PROMPT:
Show all lines of the listing that hold the word "todos".

THE INPUT:
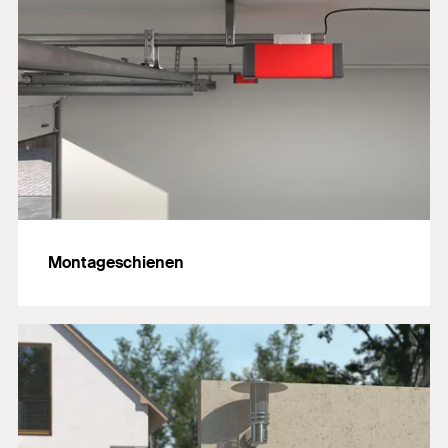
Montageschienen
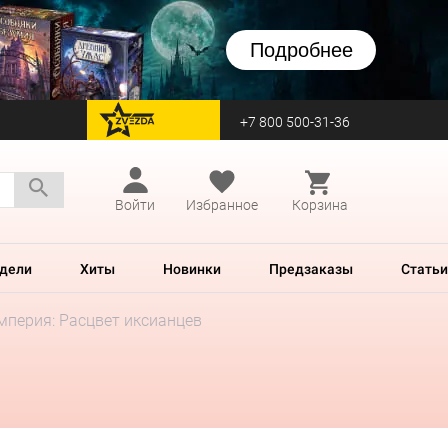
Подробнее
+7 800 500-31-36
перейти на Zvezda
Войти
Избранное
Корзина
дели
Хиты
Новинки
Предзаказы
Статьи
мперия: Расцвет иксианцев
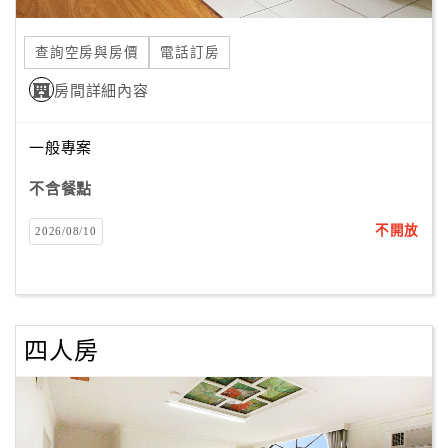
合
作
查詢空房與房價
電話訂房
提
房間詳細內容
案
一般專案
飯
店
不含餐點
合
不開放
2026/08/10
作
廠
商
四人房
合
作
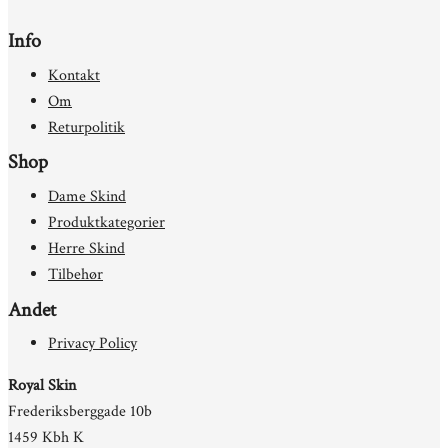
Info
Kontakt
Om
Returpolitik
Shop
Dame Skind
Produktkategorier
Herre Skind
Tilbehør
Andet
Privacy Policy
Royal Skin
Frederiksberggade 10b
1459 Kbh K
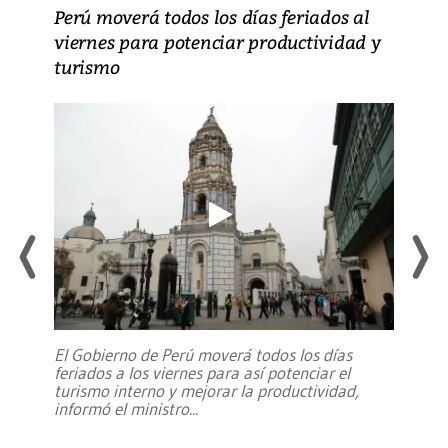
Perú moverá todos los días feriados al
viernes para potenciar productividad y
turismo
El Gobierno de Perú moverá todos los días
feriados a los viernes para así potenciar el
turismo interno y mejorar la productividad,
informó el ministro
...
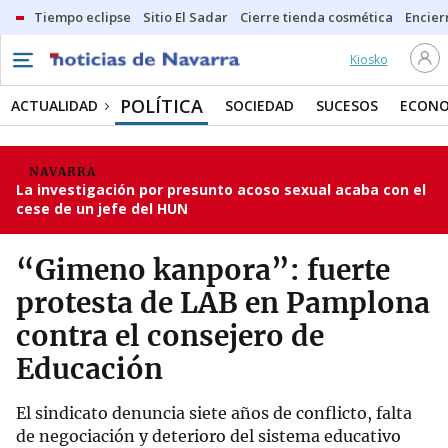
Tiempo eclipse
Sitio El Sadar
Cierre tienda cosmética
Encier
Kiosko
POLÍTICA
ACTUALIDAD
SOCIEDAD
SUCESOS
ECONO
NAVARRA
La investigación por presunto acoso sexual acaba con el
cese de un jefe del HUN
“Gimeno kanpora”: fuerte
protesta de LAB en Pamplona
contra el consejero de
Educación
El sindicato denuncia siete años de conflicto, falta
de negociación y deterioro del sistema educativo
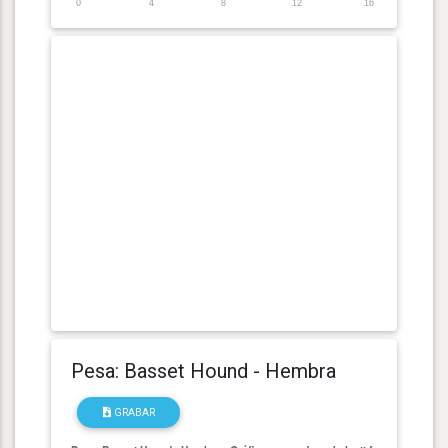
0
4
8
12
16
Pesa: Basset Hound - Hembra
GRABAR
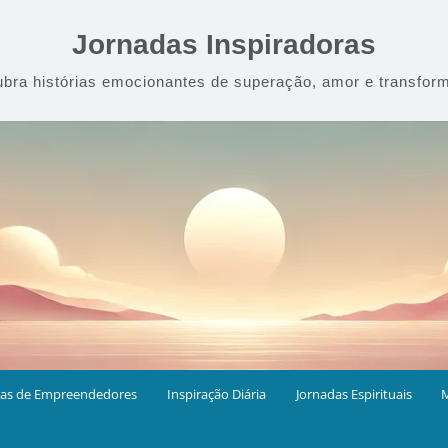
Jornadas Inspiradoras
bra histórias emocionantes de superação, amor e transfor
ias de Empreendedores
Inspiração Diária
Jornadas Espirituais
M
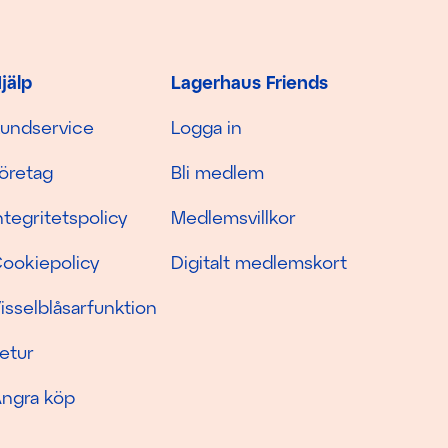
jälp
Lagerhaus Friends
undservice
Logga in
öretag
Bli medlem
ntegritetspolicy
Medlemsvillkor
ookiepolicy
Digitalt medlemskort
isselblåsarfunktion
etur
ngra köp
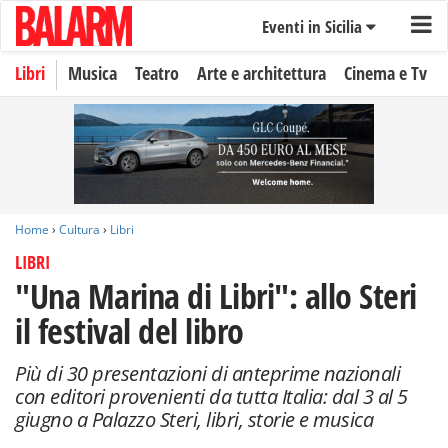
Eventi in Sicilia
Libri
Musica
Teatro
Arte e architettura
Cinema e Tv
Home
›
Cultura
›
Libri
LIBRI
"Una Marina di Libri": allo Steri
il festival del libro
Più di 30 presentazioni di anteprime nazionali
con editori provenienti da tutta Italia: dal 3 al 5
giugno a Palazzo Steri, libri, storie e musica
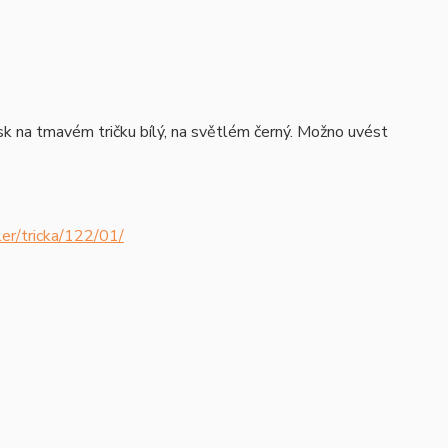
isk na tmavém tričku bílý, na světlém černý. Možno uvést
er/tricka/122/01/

SOLUTION FOR THIS TASK:
Perú moverá todos los días feriados al
El Gobierno de Perú moverá todos los días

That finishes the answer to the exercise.